Le bruit blanc prend des airs de peste noire pour Spotify. La plateforme musicale ultra-populaire perd des millions avec cette tendance: certains épisodes de bruit blanc, des sons d'ambiance, apparemment destinés aux auditeurs endormis, sont un franc succès. Sauf que voilà, des abonnés écoutent jusqu'à 3 millions d'heures de bruits blancs quotidiennement, rapporte Bloomberg.
Mais où est le problème? Le hic est que le bruit blanc n'est pas très rentable. L'entreprise gagne plus en poussant ses abonnés vers ses abonnements musicaux payants (premium), la principale source de revenus pour Spotify, qui s'appuie sur des marges plutôt minces pour faire tourner la boutique.
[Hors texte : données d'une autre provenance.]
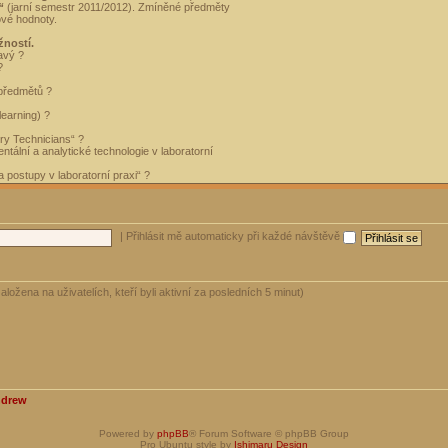
“
(jarní semestr 2011/2012). Zmíněné předměty
ové hodnoty.
žností.
avý ?
?
 předmětů ?
learning) ?
ory Technicians“ ?
tální a analytické technologie v laboratorní
 postupy v laboratorní praxi“ ?
|
Přihlásit mě automaticky při každé návštěvě
aložena na uživatelích, kteří byli aktivní za posledních 5 minut)
ndrew
Powered by
phpBB
® Forum Software © phpBB Group
Pro Ubuntu style by
Ishimaru Design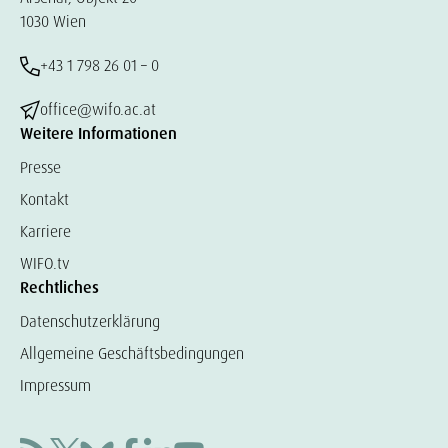
1030 Wien
+43 1 798 26 01 – 0
office@wifo.ac.at
Weitere Informationen
Presse
Kontakt
Karriere
WIFO.tv
Rechtliches
Datenschutzerklärung
Allgemeine Geschäftsbedingungen
Impressum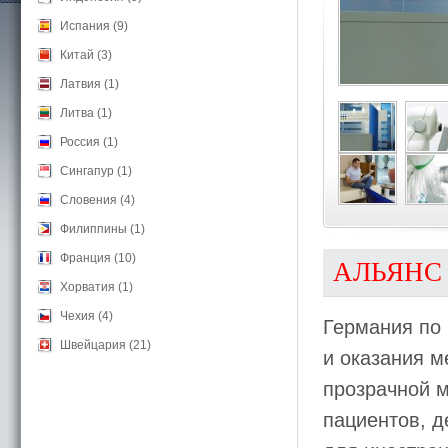
Испания (9)
Китай (3)
Латвия (1)
Литва (1)
Россия (1)
Сингапур (1)
Словения (4)
Филиппины (1)
Франция (10)
АЛЬЯНС
Хорватия (1)
Чехия (4)
Германия по 
Швейцария (21)
и оказания м
прозрачной 
пациентов, д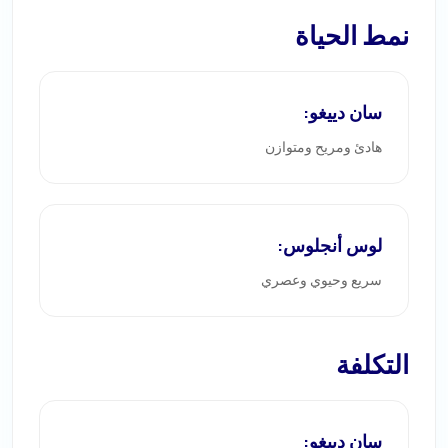
نمط الحياة
سان دييغو:
هادئ ومريح ومتوازن
لوس أنجلوس:
سريع وحيوي وعصري
التكلفة
سان دييغو: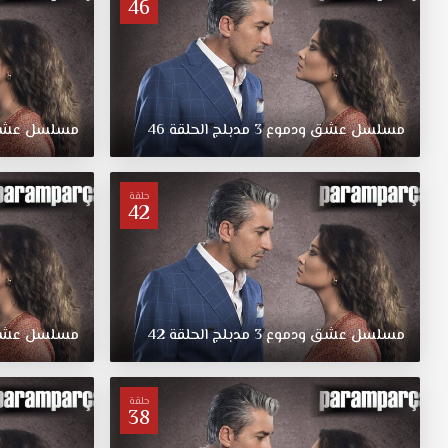
46
للعائلة
الفقيرة
وحدث
هذا
الخطأ
مسلسل
عشق
ودموع
3
مدبلج
الحلقة
46
مسلسل
عش
بسبب
تشابه
أسماء
العائلتين.
حلقة
42
مسلسل
عشق
ودموع
3
مدبلج
الحلقة
42
مسلسل
عش
حلقة
38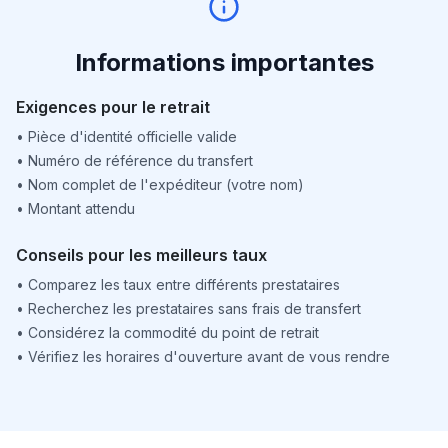
Informations importantes
Exigences pour le retrait
•
Pièce d'identité officielle valide
•
Numéro de référence du transfert
•
Nom complet de l'expéditeur (votre nom)
•
Montant attendu
Conseils pour les meilleurs taux
•
Comparez les taux entre différents prestataires
•
Recherchez les prestataires sans frais de transfert
•
Considérez la commodité du point de retrait
•
Vérifiez les horaires d'ouverture avant de vous rendre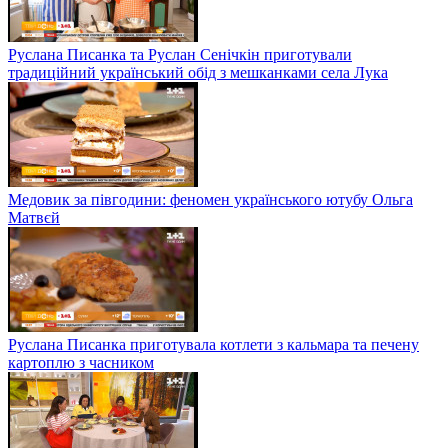
Руслана Писанка та Руслан Сенічкін приготували
традиційний український обід з мешканками села Лука
Медовик за півгодини: феномен українського ютубу Ольга
Матвєй
Руслана Писанка приготувала котлети з кальмара та печену
картоплю з часником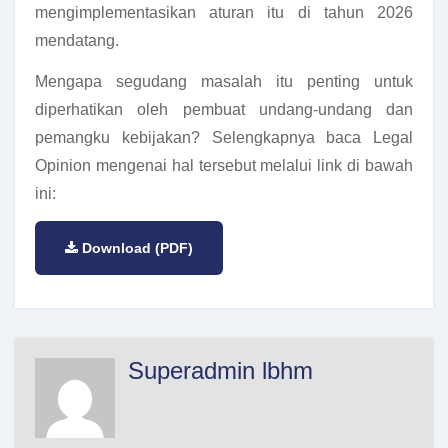
mengimplementasikan aturan itu di tahun 2026
mendatang.
Mengapa segudang masalah itu penting untuk
diperhatikan oleh pembuat undang-undang dan
pemangku kebijakan? Selengkapnya baca Legal
Opinion mengenai hal tersebut melalui link di bawah
ini:
Download (PDF)
Superadmin lbhm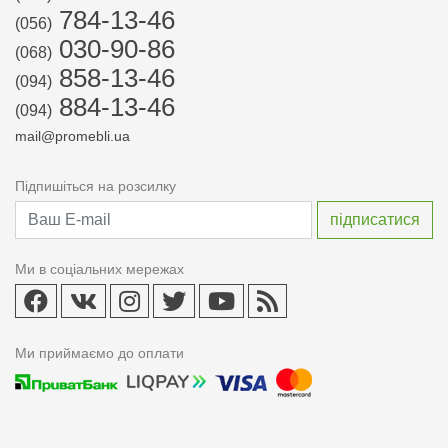
784-13-46
(056)
030-90-86
(068)
858-13-46
(094)
884-13-46
(094)
mail@promebli.ua
Підпишіться на розсилку
Ми в соціальних мережах
Ми приймаємо до оплати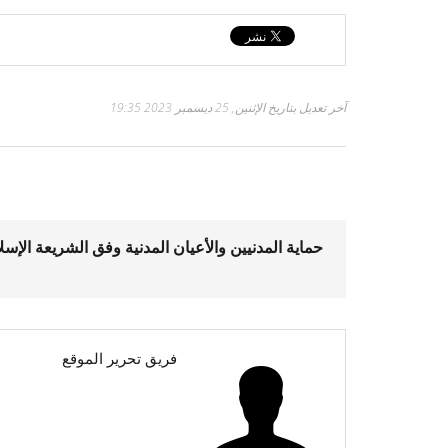
آخر تعديل بتاريخ الإثنين, 25 ديسمبر 2023 19:35
حماية المدنيين والأعيان المدنية وفق الشريعة الإسل
فريق تحرير الموقع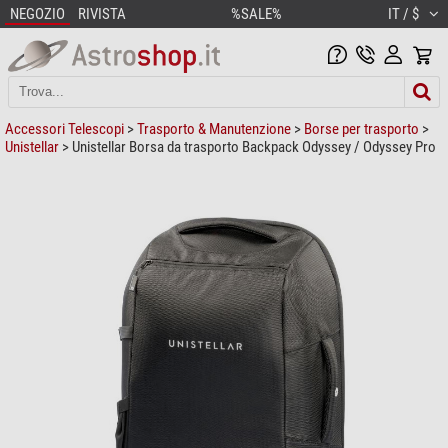
NEGOZIO
RIVISTA
%SALE%
IT / $
Accessori Telescopi
>
Trasporto & Manutenzione
>
Borse per trasporto
>
Unistellar
> Unistellar Borsa da trasporto Backpack Odyssey / Odyssey Pro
Selon les différents chiffres, la société perd toujours de l'argent et désire mettre les bouchées doubles pour être rentable. Les prévisions annoncent que la plateforme fondée par Daniel Ek perd des abonnés premium.
Pour tenter d'appâter de nouveaux utilisateurs, Spotifiy a procédé au rachat d'Anchor en 2019, une application de création de podcast. L'opération devait ouvrir une brèche lucrative. Or la société suédoise a vu naître un pan d'utilisateurs encombrants: les créateurs de bruit blanc.
Ces podcasteurs ont gagné, selon Bloomberg, jusqu'à 18 000 dollars par mois grâce à des publicités placées dans leurs épisodes de vagues déferlantes s'écrasant contre les rochers, ou à des enregistrements de pluie ruisselante, balayée par les vents.
Spotify, qui compte 551 millions d'utilisateurs, a vu ses utilisateurs financés par la publicité dépasser les auditeurs premium. Une belle épine dans le pied du leader du streaming musical. Selon le document inspecté par Bloomberg, Spotify a pris pour cible ces podcasts de bruit blanc et tente de les supprimer. Une opération qui pourrait rapporter à l'entreprise un bénéfice de 38 millions de dollars.
Même si un porte-parole du leader du streaming musical a récemment affirmé que la plateforme n'avait pas décidé de supprimer les podcasts de la discorde, des utilisateurs ont remarqué que certains de leurs bruits blancs se sont mystérieusement envolés. L'un d'eux a également déclaré à Bloomberg que certains de ses épisodes avaient disparu sans le moindre avertissement.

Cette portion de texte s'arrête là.